_Dataset entries_
Start of Block

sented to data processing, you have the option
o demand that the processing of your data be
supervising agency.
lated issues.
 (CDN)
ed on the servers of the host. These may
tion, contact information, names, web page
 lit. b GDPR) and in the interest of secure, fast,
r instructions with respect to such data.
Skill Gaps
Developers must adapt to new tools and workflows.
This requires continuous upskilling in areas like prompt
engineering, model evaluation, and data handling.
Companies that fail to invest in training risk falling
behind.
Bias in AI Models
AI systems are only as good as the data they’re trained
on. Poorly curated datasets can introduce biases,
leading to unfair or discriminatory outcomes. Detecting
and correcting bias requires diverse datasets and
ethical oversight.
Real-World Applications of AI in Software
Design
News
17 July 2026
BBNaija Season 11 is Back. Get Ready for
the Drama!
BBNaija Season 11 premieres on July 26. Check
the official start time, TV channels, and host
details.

End of Block
Start of Block

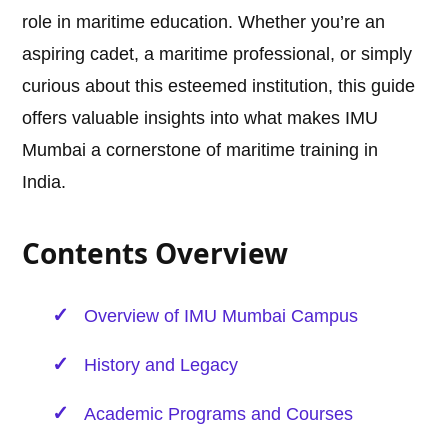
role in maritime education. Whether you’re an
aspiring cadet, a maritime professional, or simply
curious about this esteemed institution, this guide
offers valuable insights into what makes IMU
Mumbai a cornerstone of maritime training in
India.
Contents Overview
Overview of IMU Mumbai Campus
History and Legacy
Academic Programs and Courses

End of Block

_EXERCISE_
Return every line from the entries above that includes the word "training".

_YOUR RESPONSE_
Companies that fail to invest in training risk falling
Mumbai a cornerstone of maritime training in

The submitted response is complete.